DESCRIPTION OF THE TASK: Report how many lines of the material contain the string "Saint". Add nothing beyond the number.
================
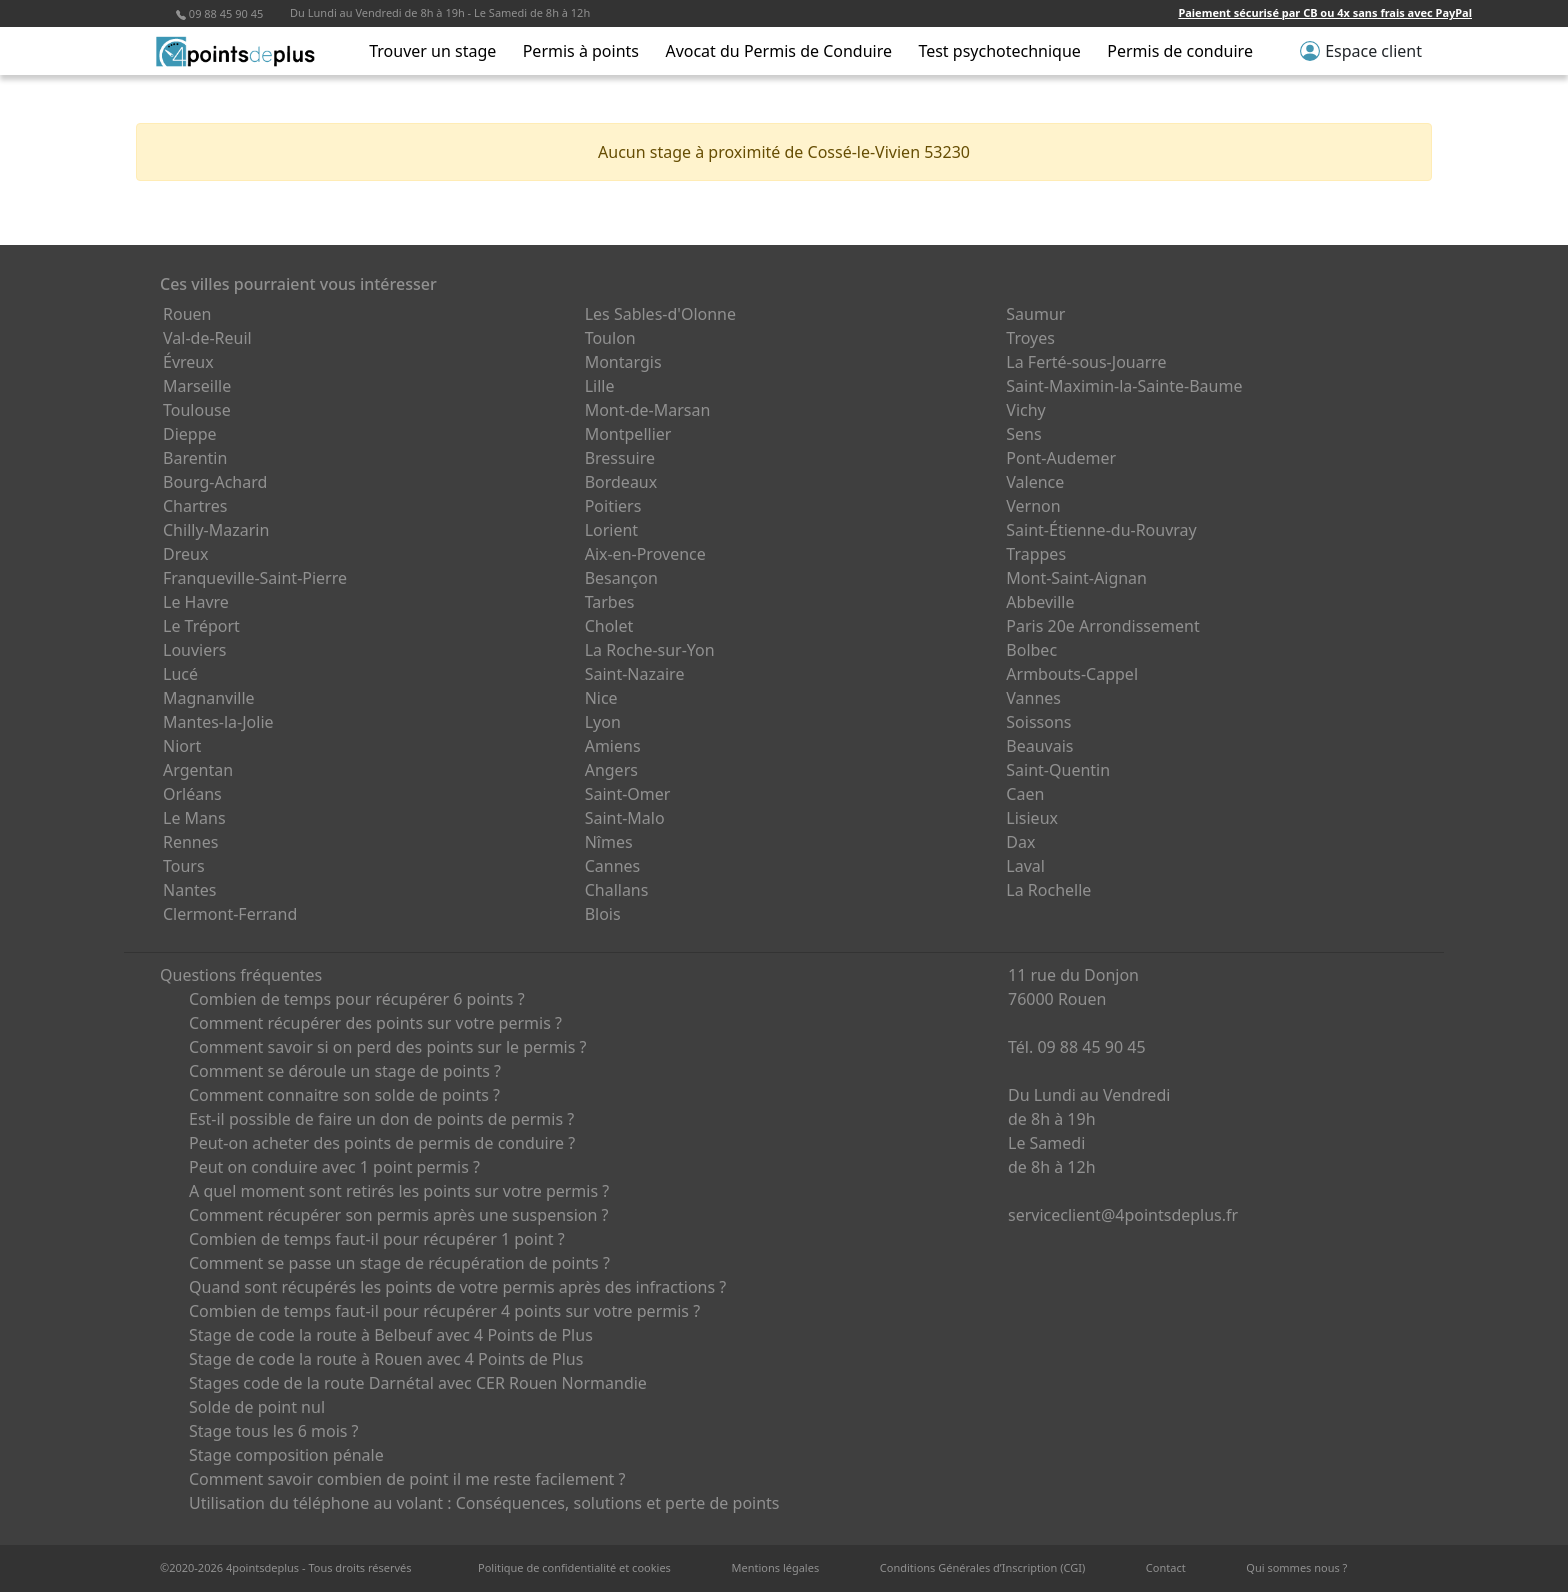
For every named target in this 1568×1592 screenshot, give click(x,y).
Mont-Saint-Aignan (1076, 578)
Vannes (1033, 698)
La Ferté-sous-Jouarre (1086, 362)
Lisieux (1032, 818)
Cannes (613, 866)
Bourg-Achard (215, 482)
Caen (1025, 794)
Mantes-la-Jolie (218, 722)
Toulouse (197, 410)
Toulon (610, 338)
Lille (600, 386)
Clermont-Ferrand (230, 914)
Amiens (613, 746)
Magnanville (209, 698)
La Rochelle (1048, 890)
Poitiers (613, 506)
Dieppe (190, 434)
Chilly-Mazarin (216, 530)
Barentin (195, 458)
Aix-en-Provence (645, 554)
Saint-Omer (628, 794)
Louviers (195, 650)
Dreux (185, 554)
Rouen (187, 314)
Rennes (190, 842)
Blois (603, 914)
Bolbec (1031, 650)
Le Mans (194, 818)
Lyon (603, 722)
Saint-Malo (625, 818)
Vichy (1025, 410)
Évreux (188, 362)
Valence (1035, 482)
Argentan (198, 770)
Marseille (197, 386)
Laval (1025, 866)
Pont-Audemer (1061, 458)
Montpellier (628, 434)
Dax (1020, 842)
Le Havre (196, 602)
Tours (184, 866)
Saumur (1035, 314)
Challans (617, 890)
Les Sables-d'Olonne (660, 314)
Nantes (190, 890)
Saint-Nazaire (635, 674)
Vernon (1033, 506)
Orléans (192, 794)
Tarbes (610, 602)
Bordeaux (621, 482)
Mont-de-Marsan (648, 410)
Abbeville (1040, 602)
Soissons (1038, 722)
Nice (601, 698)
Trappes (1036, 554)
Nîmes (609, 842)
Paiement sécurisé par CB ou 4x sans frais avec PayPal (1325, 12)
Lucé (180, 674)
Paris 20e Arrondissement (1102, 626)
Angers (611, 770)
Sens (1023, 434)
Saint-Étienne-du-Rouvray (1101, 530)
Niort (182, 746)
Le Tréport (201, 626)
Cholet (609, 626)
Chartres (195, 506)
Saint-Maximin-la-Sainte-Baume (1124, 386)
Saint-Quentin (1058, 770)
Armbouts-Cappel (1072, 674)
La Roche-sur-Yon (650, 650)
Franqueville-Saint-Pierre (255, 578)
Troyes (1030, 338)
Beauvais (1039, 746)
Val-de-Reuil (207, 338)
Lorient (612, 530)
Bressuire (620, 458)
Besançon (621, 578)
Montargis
================
REPLY TO THE TASK: 8